Boost logo

Boost Users :

From: dizzy (dizzy_at_[hidden])
Date: 2008-08-18 09:03:06


On Monday 18 August 2008 14:51:53 Andrea Denzler wrote:
> -----Original Text-----
>
> Dizzy wrote:
> > So you have sizeof().
>
> You missed my point! Or you really think I never heard about sizeof? :-)
>
> When I define my class/struct it happen that to avoid a waste of space I
> want to define it with the needed size.

You never said anything like that in your previous email. However, you do
realize that the standard says very few things about binary layout? So
sizeof(struct { char a; int b; }) is usually > sizeof(char) + sizeof(int).

> For example I want it 16 bit (sorry
> that I use the bit expression, it's a old habit). The only way to do that
> is using preprocessor directive (because platform dependent) that create
> something like int16, int32, int64.
> With small data I don't care but when I work on a huge amount of data the
> difference between int16 and int32 is a double amount of used memory. And
> this matters.

You can also write your own template type that takes bitsize (or value range)
and resolves to the smallest native integral able to satisfy the requirement.
Are you saying that besides the native platform integer types you would also
like something like this to come with the standard library? If so propose it
to the committee. If you are saying there should be _only_ such types then I
hope you realize that's really not acceptable as many people still need to be
able to use C++ with the fastest native type possible.

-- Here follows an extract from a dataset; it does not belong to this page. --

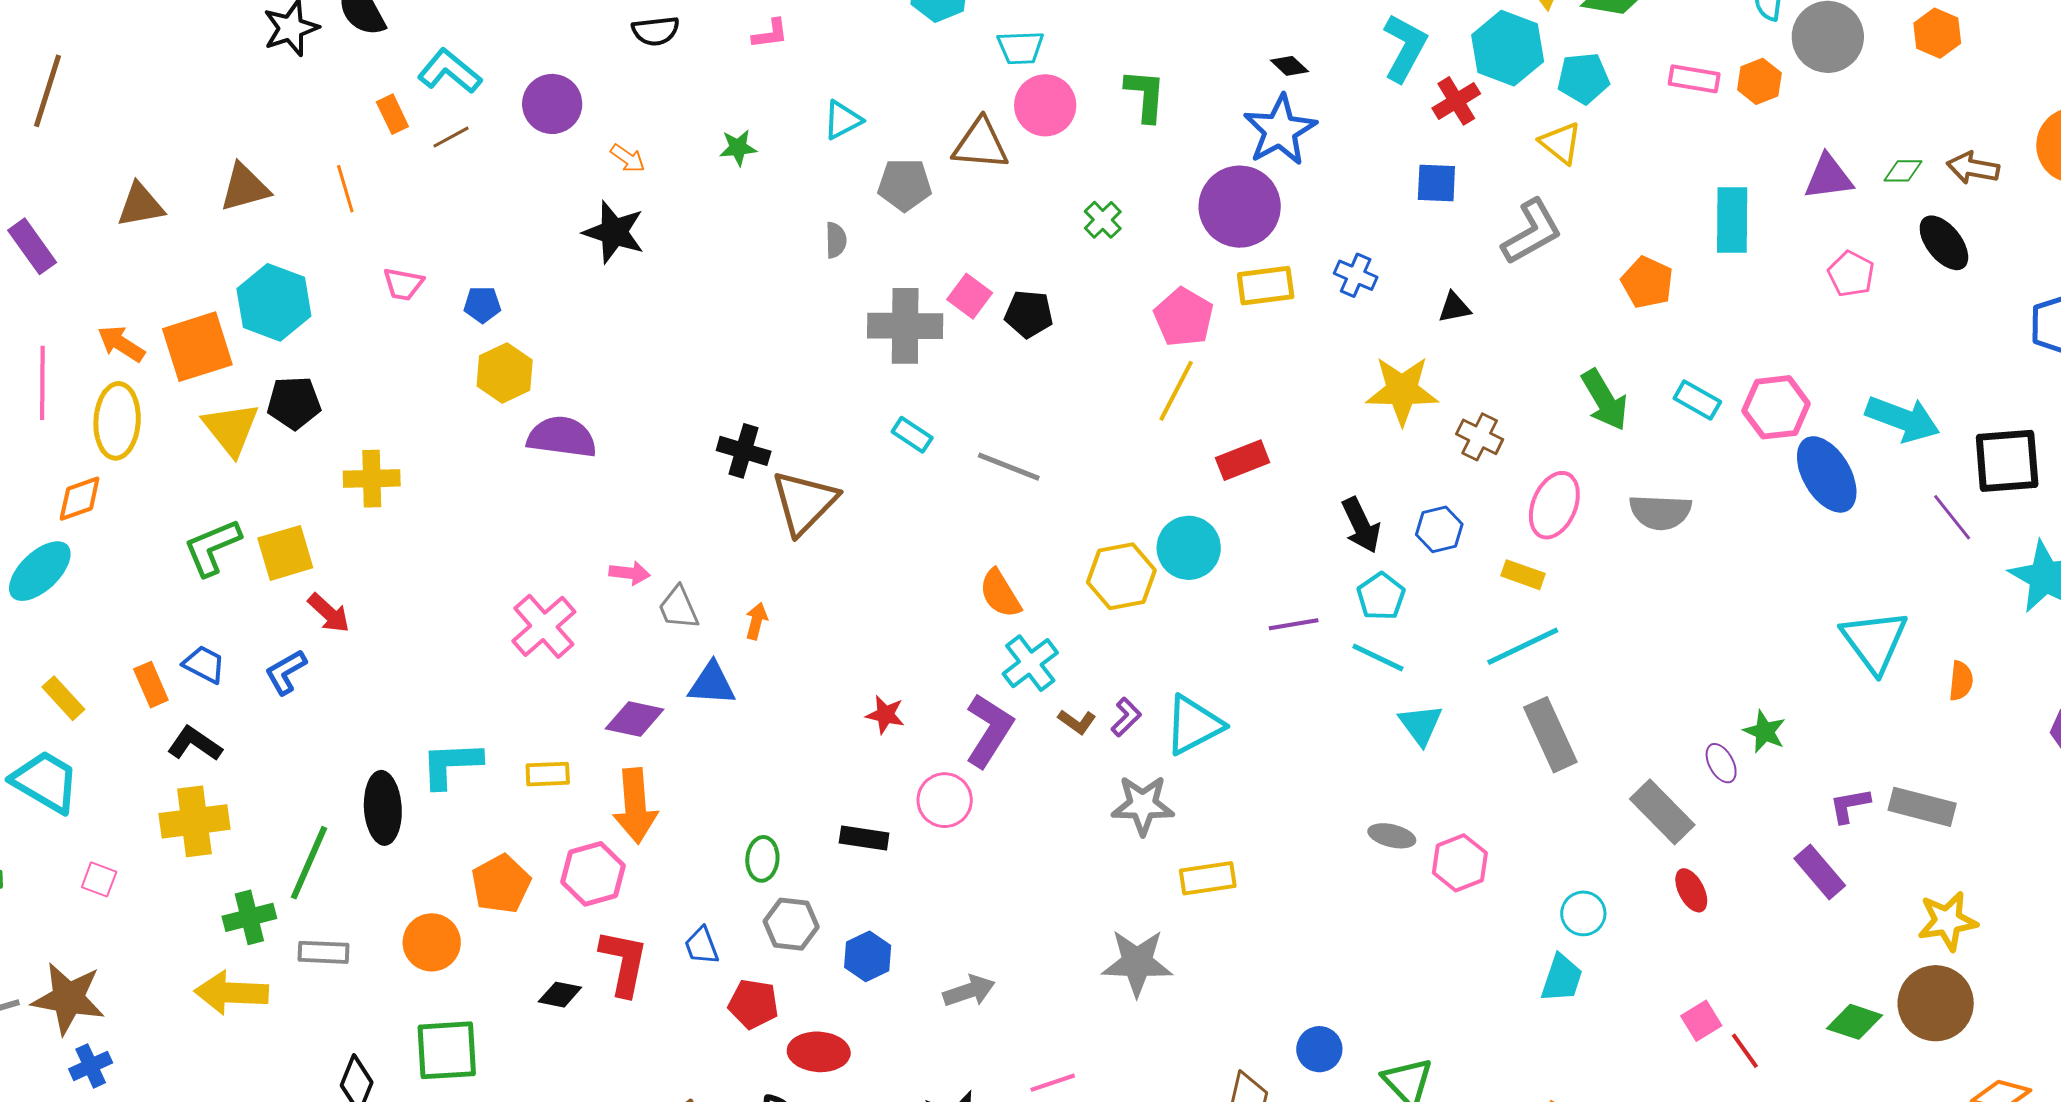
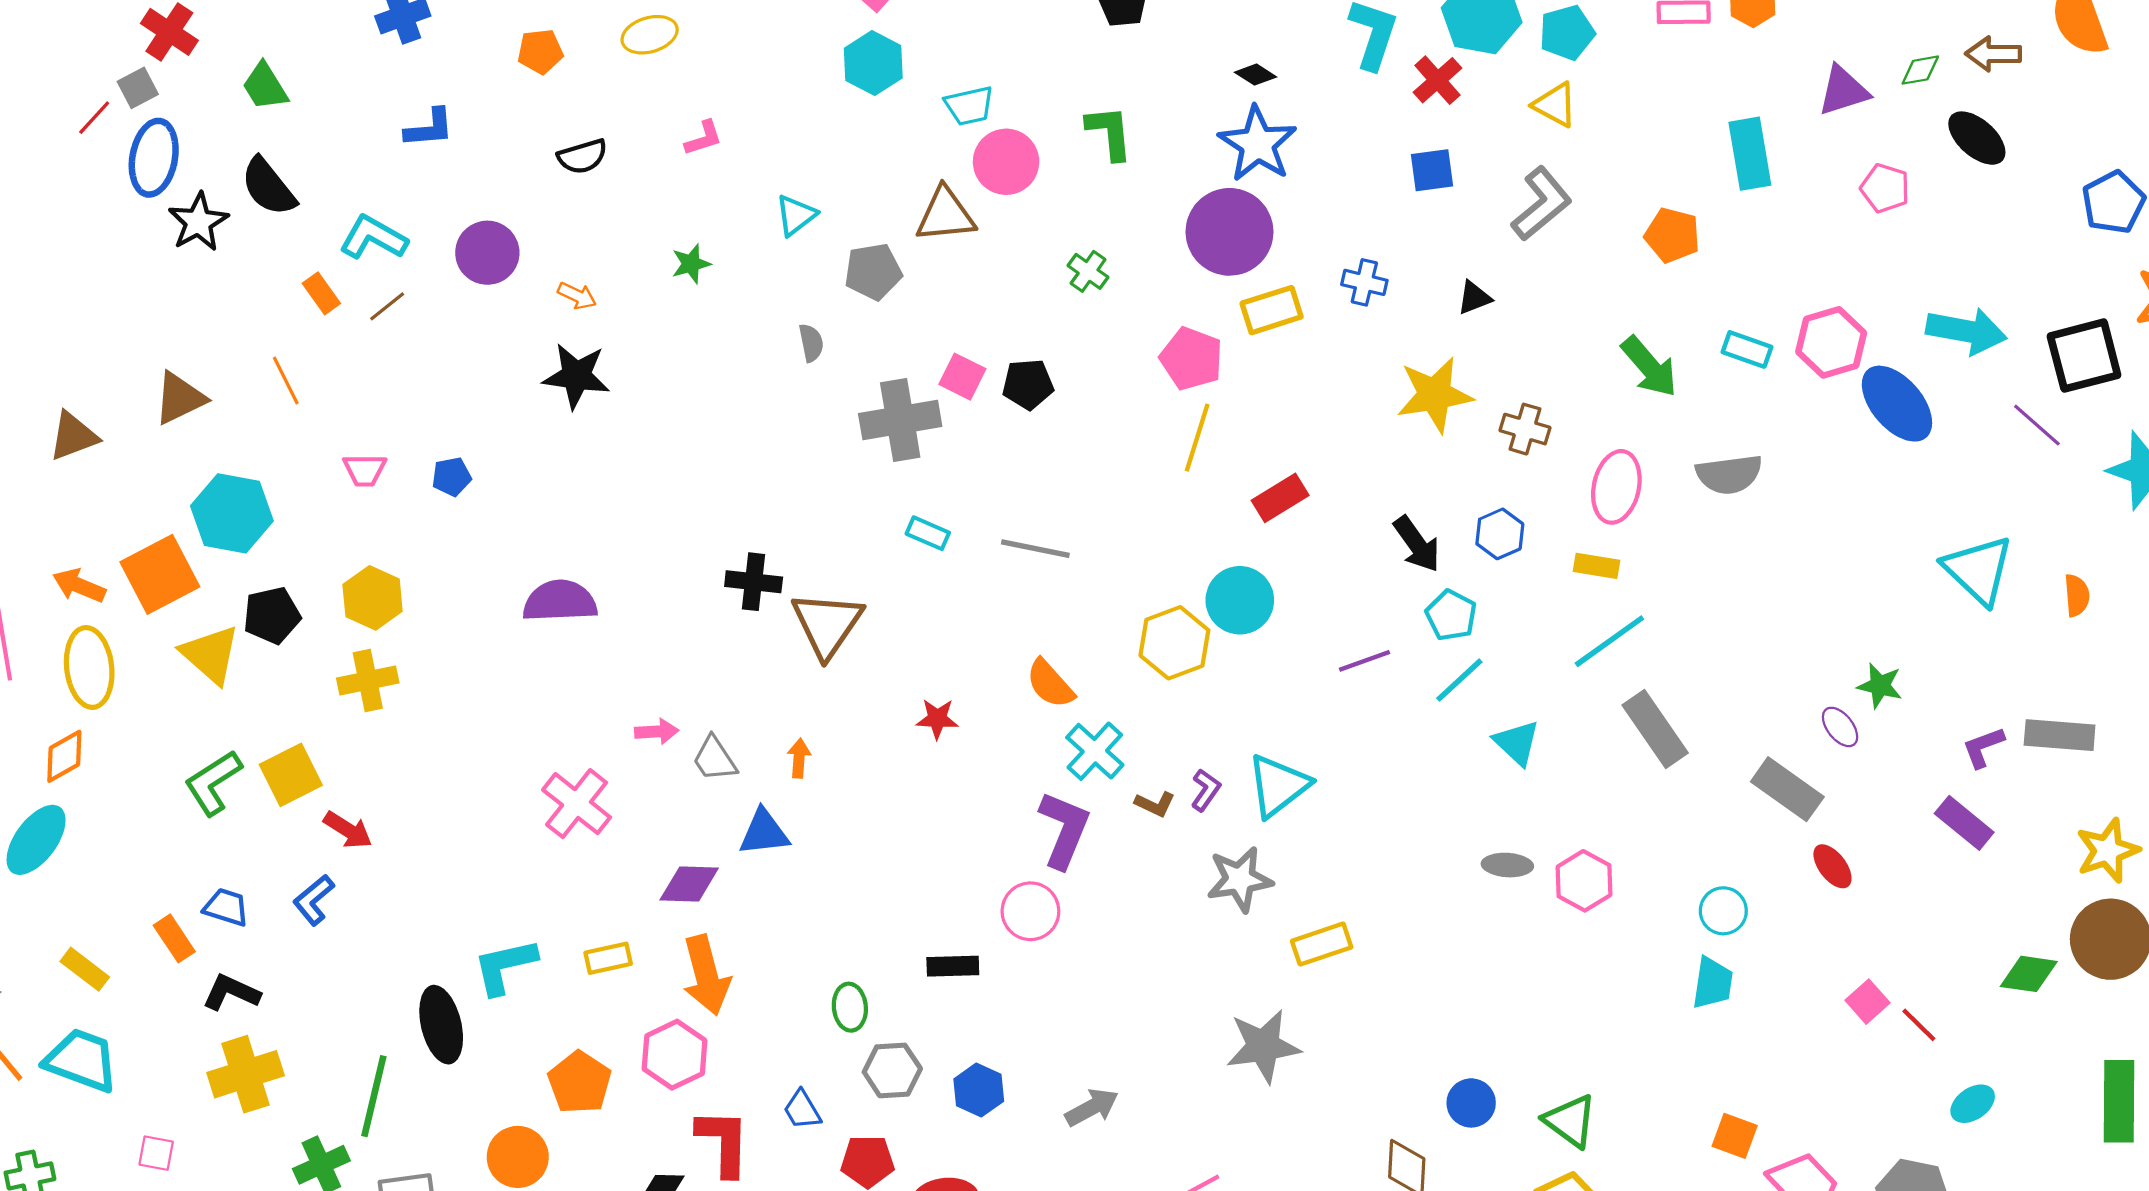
yellow hexagon: (505, 373) -> (373, 598), moved
cyan line: (1378, 657) -> (1459, 680), turned -58
red star: (885, 715) -> (937, 719), moved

> wchar_t is horribly defined. Sometimes 1 byte, on windows 2 byte, on most
> unix platforms 4 byte. Not only the size is different but also the encoding
> is different! What a wrong choice.

So you are saying the standard should have decided on a byte size for wchar_t
when the byte size in bits depends on the platform? Or you probably mean on a
range value. Such a range value would be defined depending on the encoding
used. So if the encoding is undefined it makes sense that everything else
about wchar_t is (to allow the implementation to have it's own encoding and
enough wchar_t representation for it).

I see your complain about wchar_t as I see Zeljko's complain about native
integers. wchar_t means native platform wide character capable of holding any
character the platform may support. Just as char is meant to be used to store
the basic character set without any encoding specification (ASCII or not).
Just as "int" is meant to be the fastest native platform integer type, without
having specified negative value encoding, size (apart from the C90 inherited
requirements on the minimum value ranges).

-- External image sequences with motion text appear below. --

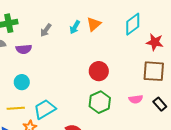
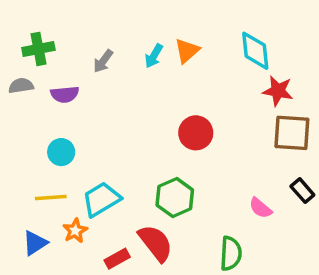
cyan diamond: (133, 24) -> (255, 51), turned -60
red star: (155, 42) -> (278, 91), moved
pink semicircle: (136, 99) -> (260, 208), moved, turned 48
green hexagon: (100, 102) -> (175, 198), moved

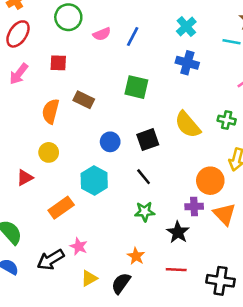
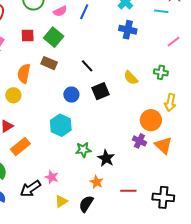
green square: (136, 87) -> (54, 37), moved, turned 30
yellow semicircle: (188, 125) -> (131, 78), size x0.7
yellow circle: (49, 152) -> (13, 95), moved
black line: (144, 177) -> (87, 66), moved
purple cross: (194, 206) -> (139, 141), turned 32
orange rectangle: (61, 208) -> (20, 146), moved
green star: (145, 212) -> (83, 150), moved
black star: (178, 232) -> (106, 158), moved

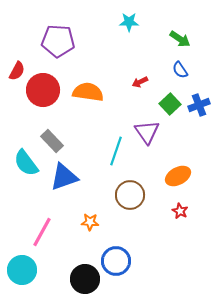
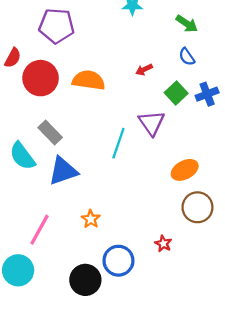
brown circle: (130, 195) -> (197, 207), moved
red star: (180, 211) -> (163, 244), moved
orange star: (90, 222) -> (91, 219), turned 30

> You ever worked with Unicode? wchar_t is
> supposed to help in this but it request you to add a lot of platform
> dependant code.

No here I think you are wrong. wchar_t is not supposed to help you work with
Unicode. That's like saying that "int" is supposed to help you work with
integer values stored with 2's complement encoding (or that char was meant to
help you work with ASCII characters). Since neither "int" has negative value
encoding specified nor does wchar_t it clearly means that they were not meant
to help you with that.

> When I use UTF-8, UTF-16 or UTF-32 I NEED to know the size
> of the integer value when I define it. char for UTF-8, but today I use
> platform dependent preprocessor directives for UTF-16/32, would be simpler
> if C/C++ offer int16, int32, int64 types.

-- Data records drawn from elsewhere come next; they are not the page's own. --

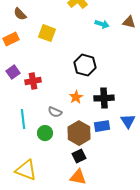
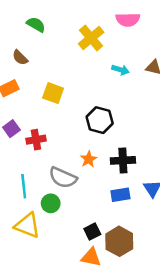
yellow square: (47, 33) -> (53, 93), moved
gray semicircle: (55, 112) -> (63, 178), size x1.6
brown hexagon: (79, 133) -> (119, 241), moved
yellow triangle: (26, 170) -> (27, 225), moved

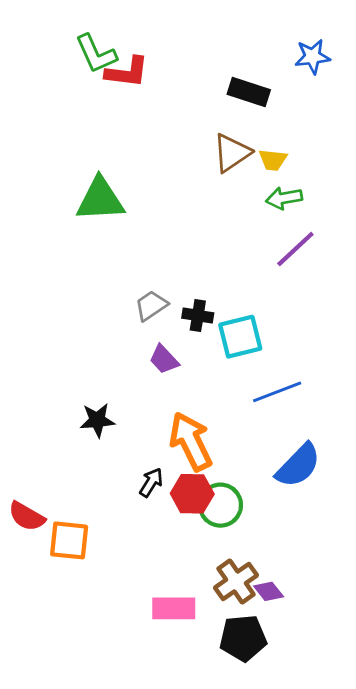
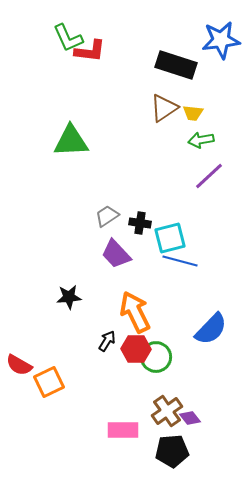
blue star: (312, 57) -> (221, 40), size x1.5
black rectangle: (249, 92) -> (176, 65), size x1.4
purple trapezoid: (164, 359) -> (116, 254), size x1.4
blue line: (277, 392) -> (180, 261), moved, turned 36
orange square: (69, 540) -> (49, 382), turned -32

Of course you need to do so since you need value range guarantees for specific
types. You can query those with numeric_limits<type>::min()/max(). With some
template machinery you can do it at compile time (tho not using
::min()/::max() I just mentioned as in C++03 a function call cannot be used to
form a const expression, but you can write specializations for each of the
char, short, int, long integer types that then check the range using INT_MAX
and such constants).

This is generally valid when working with anything that requires fixed
representation (file binary formats, network protocols, character encoding,
etc). You are saying that besides the native integral types (and native
character types) C++ should offer you some fixed integer types (and some fixed
character encoding types). C++0x will offer both from what I understand.

> Also when I want to store the data on cross platform compatible files I
> suppose to use always the same byte size for integer values. So using
> explicitly a int32/int64 data type (and handling manually endianess) is a
> easy way to handle this. Those types doesn’t exist so we all have to define
> manually with stuff like #if.... + typedef int int32, etc etc.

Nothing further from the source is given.